Source: https://www.ncbi.nlm.nih.gov/pubmed/8801212

Surgeons invented a new cash cow income stream to recover from providential loss to alternative treatment options – the laparoscopic cholecystectomy. During the early 1990s adoption, there was a 29% increase in the number of cholecystectomies performed; with over a 100% increase in cholecystectomy for acute acalculous cholecystitis and a 300% increase for biliary dyskinesia.

One US Private practice study revealed cholecystectomies increased 159% following the introduction of laparoscopic cholecystectomy, and went on to say:

“It seems that the use of laparoscopic cholecystectomy, a new technology touted as reducing health care costs, may result in an increased consumption of health care resources due to changes in the indications for gallbladder surgery”. (JAMA. 1993;270:1429-1432″

In other words, the thresholds and criteria for diagnosing surgery were changed to generate income.

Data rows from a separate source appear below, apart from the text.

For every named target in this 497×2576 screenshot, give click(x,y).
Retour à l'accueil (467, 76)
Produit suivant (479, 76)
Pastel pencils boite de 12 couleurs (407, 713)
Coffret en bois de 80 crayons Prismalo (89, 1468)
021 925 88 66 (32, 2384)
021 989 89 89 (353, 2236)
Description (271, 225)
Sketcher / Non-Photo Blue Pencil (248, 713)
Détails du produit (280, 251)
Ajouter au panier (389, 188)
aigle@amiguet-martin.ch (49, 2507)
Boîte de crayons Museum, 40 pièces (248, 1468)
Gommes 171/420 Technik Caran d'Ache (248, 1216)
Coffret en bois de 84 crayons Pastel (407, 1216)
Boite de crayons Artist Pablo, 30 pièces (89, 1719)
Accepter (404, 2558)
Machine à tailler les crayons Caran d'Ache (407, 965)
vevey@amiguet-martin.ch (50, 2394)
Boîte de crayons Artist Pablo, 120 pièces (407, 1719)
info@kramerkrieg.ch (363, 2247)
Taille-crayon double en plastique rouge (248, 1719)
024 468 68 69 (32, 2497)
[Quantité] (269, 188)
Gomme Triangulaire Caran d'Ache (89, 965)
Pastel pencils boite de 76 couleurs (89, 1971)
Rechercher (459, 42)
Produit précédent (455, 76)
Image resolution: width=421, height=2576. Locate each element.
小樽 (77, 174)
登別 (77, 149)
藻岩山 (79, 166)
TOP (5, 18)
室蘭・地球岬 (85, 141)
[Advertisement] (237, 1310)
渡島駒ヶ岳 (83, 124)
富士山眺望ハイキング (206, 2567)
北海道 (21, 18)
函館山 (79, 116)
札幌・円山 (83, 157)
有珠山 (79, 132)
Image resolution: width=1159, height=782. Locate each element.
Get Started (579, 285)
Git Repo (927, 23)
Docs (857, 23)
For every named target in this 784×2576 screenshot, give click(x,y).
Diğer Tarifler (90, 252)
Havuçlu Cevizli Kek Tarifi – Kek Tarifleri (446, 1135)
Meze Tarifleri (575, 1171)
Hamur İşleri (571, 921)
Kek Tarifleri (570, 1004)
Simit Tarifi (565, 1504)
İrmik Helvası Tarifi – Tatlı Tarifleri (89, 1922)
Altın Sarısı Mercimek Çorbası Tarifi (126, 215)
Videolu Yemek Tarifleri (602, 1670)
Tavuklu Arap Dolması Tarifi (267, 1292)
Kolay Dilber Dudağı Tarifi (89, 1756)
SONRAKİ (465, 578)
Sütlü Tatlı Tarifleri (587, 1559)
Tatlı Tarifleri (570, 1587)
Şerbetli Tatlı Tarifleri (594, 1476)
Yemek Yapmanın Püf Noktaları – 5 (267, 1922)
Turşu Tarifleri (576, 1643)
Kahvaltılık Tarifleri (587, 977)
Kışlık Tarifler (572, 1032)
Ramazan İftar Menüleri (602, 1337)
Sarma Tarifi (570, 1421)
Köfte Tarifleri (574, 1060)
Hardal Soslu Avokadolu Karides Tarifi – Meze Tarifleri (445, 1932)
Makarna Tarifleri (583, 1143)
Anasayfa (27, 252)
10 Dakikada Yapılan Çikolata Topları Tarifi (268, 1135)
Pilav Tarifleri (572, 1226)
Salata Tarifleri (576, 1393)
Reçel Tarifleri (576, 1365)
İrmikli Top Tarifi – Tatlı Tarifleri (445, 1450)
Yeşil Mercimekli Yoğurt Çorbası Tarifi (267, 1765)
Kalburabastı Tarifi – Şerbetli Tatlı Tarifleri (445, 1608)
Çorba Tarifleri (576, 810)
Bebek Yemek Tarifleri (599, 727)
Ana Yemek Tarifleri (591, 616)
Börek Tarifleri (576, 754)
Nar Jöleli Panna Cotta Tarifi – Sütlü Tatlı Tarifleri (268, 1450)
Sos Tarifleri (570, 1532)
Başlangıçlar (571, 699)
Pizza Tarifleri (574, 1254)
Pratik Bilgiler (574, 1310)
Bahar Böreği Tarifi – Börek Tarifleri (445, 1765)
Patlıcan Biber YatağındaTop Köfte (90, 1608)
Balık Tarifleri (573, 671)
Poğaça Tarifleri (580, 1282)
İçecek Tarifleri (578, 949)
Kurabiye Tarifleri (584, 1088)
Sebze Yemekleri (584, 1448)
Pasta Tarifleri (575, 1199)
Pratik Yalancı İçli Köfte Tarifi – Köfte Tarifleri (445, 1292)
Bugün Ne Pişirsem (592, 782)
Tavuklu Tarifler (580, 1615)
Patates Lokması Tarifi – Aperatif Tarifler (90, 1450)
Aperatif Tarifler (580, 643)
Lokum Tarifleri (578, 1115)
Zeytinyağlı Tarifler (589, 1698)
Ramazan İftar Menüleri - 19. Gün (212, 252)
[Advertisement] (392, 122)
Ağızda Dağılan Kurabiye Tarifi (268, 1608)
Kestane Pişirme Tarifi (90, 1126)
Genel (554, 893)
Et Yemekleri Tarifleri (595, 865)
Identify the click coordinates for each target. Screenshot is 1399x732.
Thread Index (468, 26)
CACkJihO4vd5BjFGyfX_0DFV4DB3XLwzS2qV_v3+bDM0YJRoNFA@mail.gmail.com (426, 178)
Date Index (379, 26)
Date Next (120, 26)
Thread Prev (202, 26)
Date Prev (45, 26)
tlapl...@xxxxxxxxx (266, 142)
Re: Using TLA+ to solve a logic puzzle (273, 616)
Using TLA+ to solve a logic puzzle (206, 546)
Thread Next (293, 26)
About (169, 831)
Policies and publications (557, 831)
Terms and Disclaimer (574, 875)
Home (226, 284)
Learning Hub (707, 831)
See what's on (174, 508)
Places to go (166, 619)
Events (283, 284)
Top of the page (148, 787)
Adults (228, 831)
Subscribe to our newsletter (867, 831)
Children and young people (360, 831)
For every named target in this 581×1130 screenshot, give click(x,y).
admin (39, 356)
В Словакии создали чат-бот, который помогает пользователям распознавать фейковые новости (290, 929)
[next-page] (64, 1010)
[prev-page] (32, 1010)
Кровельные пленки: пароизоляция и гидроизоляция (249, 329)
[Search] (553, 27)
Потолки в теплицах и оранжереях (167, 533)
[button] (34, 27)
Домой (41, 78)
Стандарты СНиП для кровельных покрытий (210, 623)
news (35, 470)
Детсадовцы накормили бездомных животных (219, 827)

http://gut.bmj.com/content/gutjnl/38/2/282.full.pdf

The problems of this new surgery procedure was two-fold:

  1. Patients were needed for procedural development and training (experimentation); and
  2. Justifications were needed for the increased diagnosis of gallbladder removals, to lower the threshold for the surgery treatment option.

A story was invented and is still in practice today. The following information is seen on all consent forms:

1] The gallbladder is, in fact, an unnecessary vestigial organ (prehistoric) not needed.

2] Once removed, the patient can return to a normal healthy diet and live a normal life.

3] The gallbladder can be removed with no likely side effect risks or digestive problems, as bile is now delivered directly to the stomach.

The true injury rates have been trivialised and the side effect risks have never been disclosed.